Our brain has a built in negativity bias and that was probably a good think when we had to fight to survive.  Identifying threats quickly helped us survive. But we don’t really live in that world any longer despite historical and biological programming to respond more to negative stimuli.

Starting my gratitude list was a huge tilt for me toward taking in the good. Despite my general disposition to be positive and optimistic, I found myself focusing too much on what went wrong, what was difficult, what didn’t get done, and what I was missing in my life.  I was feeling pretty crappy about the state of my life even though “objectively” it was pretty good.

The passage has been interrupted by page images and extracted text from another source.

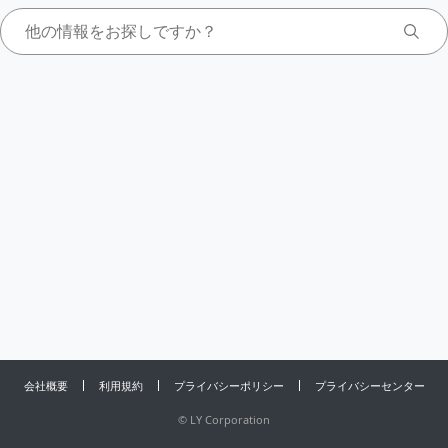
会社概要
利用規約
プライバシーポリシー
プライバシーセンター
©
LY Corporation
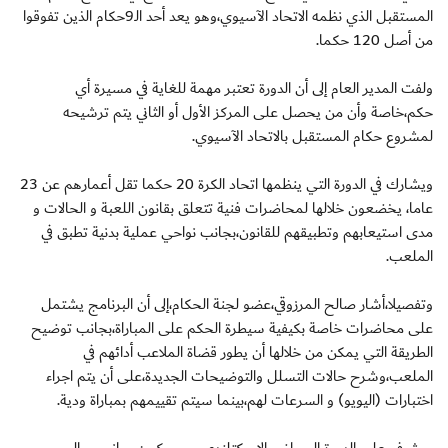
المستقبل الذي نظمه الاتحاد الآسيوي،وهو يعد أحد الـ9حكام الذين تفوقوا
من أصل 120 حكما.
ولفت المدير العام إلى أن الدورة تعتبر مهمة للغاية في مسيرة أي
حكم،خاصة وأن من يحصل على المركز الأول أو الثاني يتم ترشيحه
لمشروع حكام المستقبل بالاتحاد الآسيوي.
ويشارك في الدورة التي ينظمها اتحاد الكرة 20 حكما تقل أعمارهم عن 23
عاما، يخضعون خلالها لمحاضرات فنية تتعلق بقانون اللعبة و الحالات و
مدى استيعابهم وتطبيقهم للقانون،بجانب نواحي عملية بدنية تطبق في
الملعب.
وتفصيلا،أشار صالح المرزوقي،عضو لجنة الحكام،إلى أن البرنامج يشتمل
على محاضرات خاصة بكيفية سيطرة الحكم على المباراة،بجانب توضيح
الطريقة التي يمكن من خلالها أن يطور قضاة الملاعب أدائهم في
الملعب،وشرح حالات التسلل والتوضيحات الجديدة،على أن يتم اجراء
اختبارات (اليويو) و السرعات لهم،بينما سيتم تقييمهم بمباراة ودية.
ويشرف على الدورة المحاضر الإسكتلندي جورج كمن،بجانب صالح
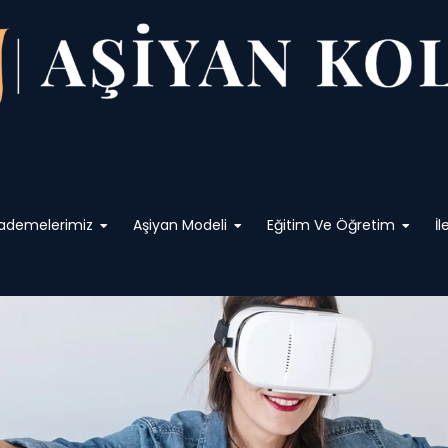
ademelerimiz
Aşiyan Modeli
Eğitim Ve Öğretim
İl
360tour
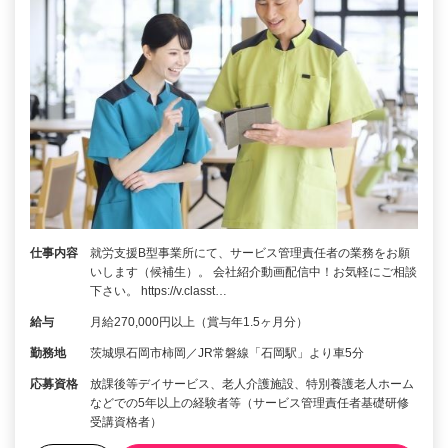
仕事内容
就労支援B型事業所にて、サービス管理責任者の業務をお願
いします（候補生）。 会社紹介動画配信中！お気軽にご相談
下さい。 https://v.classt…
給与
月給270,000円以上（賞与年1.5ヶ月分）
勤務地
茨城県石岡市柿岡／JR常磐線「石岡駅」より車5分
応募資格
放課後等デイサービス、老人介護施設、特別養護老人ホーム
などでの5年以上の経験者等（サービス管理責任者基礎研修
受講資格者）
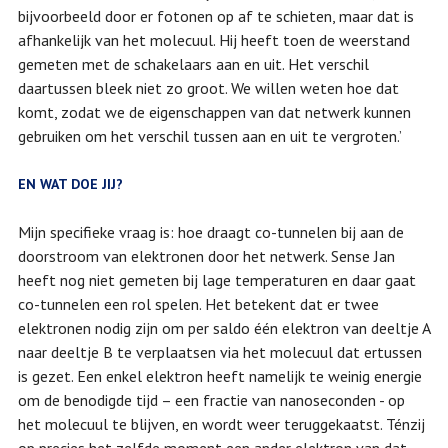
bijvoorbeeld door er fotonen op af te schieten, maar dat is
afhankelijk van het molecuul. Hij heeft toen de weerstand
gemeten met de schakelaars aan en uit. Het verschil
daartussen bleek niet zo groot. We willen weten hoe dat
komt, zodat we de eigenschappen van dat netwerk kunnen
gebruiken om het verschil tussen aan en uit te vergroten.’
EN WAT DOE JIJ?
Mijn specifieke vraag is: hoe draagt co-tunnelen bij aan de
doorstroom van elektronen door het netwerk. Sense Jan
heeft nog niet gemeten bij lage temperaturen en daar gaat
co-tunnelen een rol spelen. Het betekent dat er twee
elektronen nodig zijn om per saldo één elektron van deeltje A
naar deeltje B te verplaatsen via het molecuul dat ertussen
is gezet. Een enkel elektron heeft namelijk te weinig energie
om de benodigde tijd – een fractie van nanoseconden - op
het molecuul te blijven, en wordt weer teruggekaatst. Ténzij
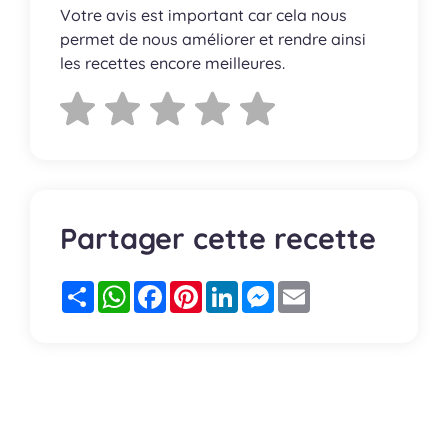
Votre avis est important car cela nous
permet de nous améliorer et rendre ainsi
les recettes encore meilleures.
Partager cette recette
Partager
WhatsApp
Facebook
Pinterest
LinkedIn
Messenger
Email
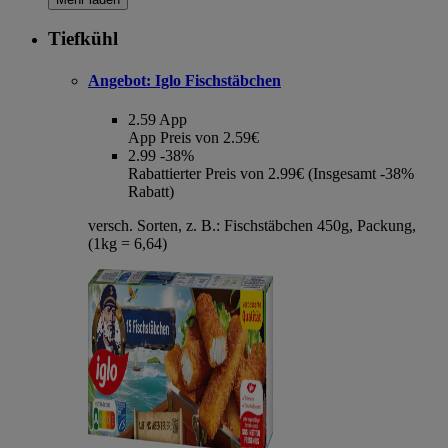
Tiefkühl
Angebot:
Iglo Fischstäbchen
2.59
App
App Preis von 2.59€
2.99
-38%
Rabattierter Preis von 2.99€ (Insgesamt -38%
Rabatt)
versch. Sorten, z. B.: Fischstäbchen 450g, Packung,
(1kg = 6,64)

When I started practicing a daily gratitude list, I challenged myself to focus on just 5 things I was grateful for. Sometimes they were simple and seemingly small – the sound of my daughter’s laughter. Sometimes they were more complex and layered – gratitude for a difficult conversation with a colleague that aired tough issues. Some days all I could find to be grateful for were the basics on Maslow’s hierarchy of needs – I had food in the fridge, a place to sleep that was warm and dry, running potable water, a healthy family.  Those days were often the days that I felt the least grateful for my life, but reducing it to the basics made me appreciate that (a) I live somewhere where I am not struggling for the basics and (b) I am not struggling to pay the rent and feed the kid. Put into perspective, life can’t help but feel better.

Research shows by programming your brain to focus on good experiences – not ignoring though parts, just changing the focus – you become more resilient, confident and happy. And feeling that, more capable in coping with the tough stuff.